僕の頬を、熱いものが伝った。これは僕自身の涙なのか、それとも、時を超えて届いた、未来の僕の涙なのか。もう、わからなかった。
第六章 託された現在(いま)
僕は夜の街を走った。陽奈の家へと向かう。彼女に伝えなければならない。僕たちが失いかけているこの時間は、決して無価値なものではないと。未来の自分たちが、その命と引き換えに、僕たちに託した最後の光なのだと。
陽奈の部屋の窓には、明かりが灯っていた。僕が窓を叩くと、彼女は驚いた顔でこちらを見た。
「蒼……? どうしたの、こんな時間に」
僕は窓を乗り越えて部屋に入り、息を切らしながら彼女の腕を掴んだ。彼女の手の甲では、「0001」という数字が、消え入りそうに点滅していた。
「聞いてくれ、陽奈」
僕は見たことのすべてを話した。クロノスグラスが見せた、荒廃した未来。年老いた僕たちの姿。そして、彼らが命を賭して僕たちに託したものの正体を。
陽奈は黙って聞いていた。僕の話が終わっても、彼女は何も言わず、ただ窓の外の闇を見つめていた。
やがて、彼女はゆっくりと僕の方を向いた。その瞳が、微かに潤んでいるように見えた。
「……未来の私、ちゃんと笑ってた?」
予想外の質問に、僕は言葉に詰まる。
「笑ってはいなかった。でも……すごく、強い顔をしてた。君も、僕も」
「そっか」
陽奈はふっと息を吐くと、僕の手を握り返した。その手は、少しだけ震えていた。
「私たちの青春って、借り物だったんだね」
「違う」僕は強く首を振った。「借り物じゃない。託されたんだ。未来から、この現在(いま)を」
具体的な破滅の原因はわからない。僕たちがどんな過ちを犯すのかも。でも、一つだけ確かなことがある。未来の僕たちは、感情を失い、論理的になった世界の果てに、後悔したのだ。青春の輝きを失ったことを、そして、その輝きでしか変えられない未来があったことを。

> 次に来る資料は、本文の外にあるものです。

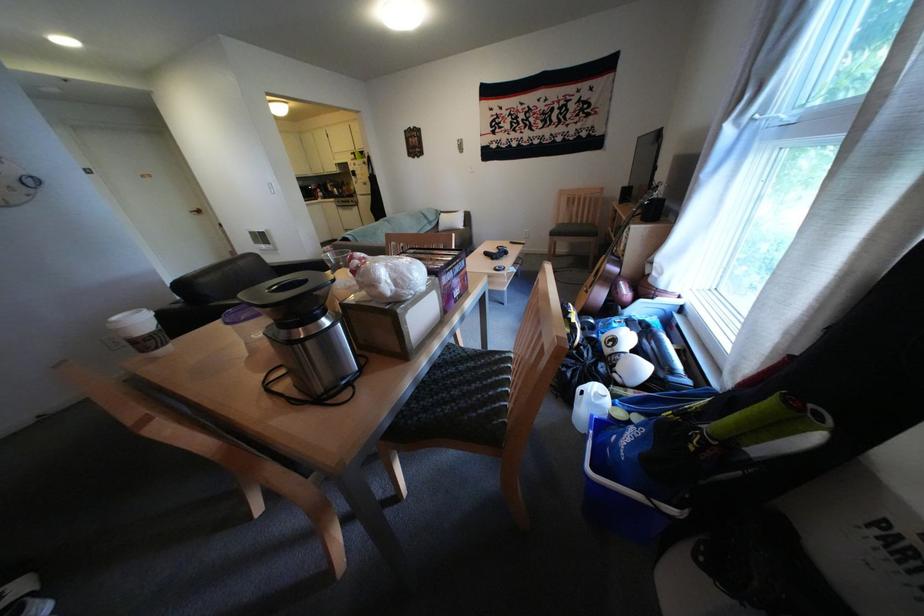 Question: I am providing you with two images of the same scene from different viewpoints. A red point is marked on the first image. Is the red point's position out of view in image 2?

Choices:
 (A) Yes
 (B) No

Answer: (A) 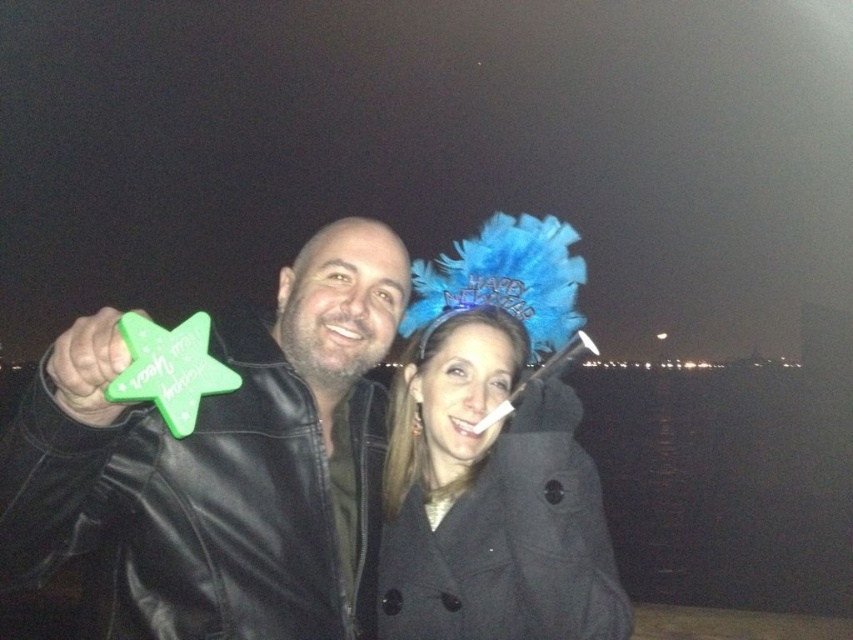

僕の目に映る時間の帯が、変わった。未来を示す金色の光が、これまで見たこともないほど力強く、明確な意志を持って輝き始めた。それはもう、おぼろげな光ではない。僕たちがこれから創り上げていくべき、道標そのものだった。
陽奈の瞳の奥に、小さな、本当に小さな虹色の光が再び灯るのが見えた。それは、未来の彼女が送ってくれた最後の贈り物であり、現在の彼女が自ら取り戻した、最初の希望だった。
僕たちは、夜が明けるまで語り合った。僕たちの手の中には、残りわずかな青春の時間しかない。だが、それはもはや、終わりを告げるカウントダウンではなかった。未来からの祈りであり、僕たちが果たすべき約束の証だった。この輝きを、ただ消費するのではなく、未来を変える力に変える。それが、僕たちに託された、本当の意味だった。
東の空が白み始め、朝焼けが街を染めていく。僕と陽奈は、言葉もなくその光景を見つめていた。手の甲の数字は、まだ少ないままだ。でも、僕たちはもう、それを恐れてはいなかった。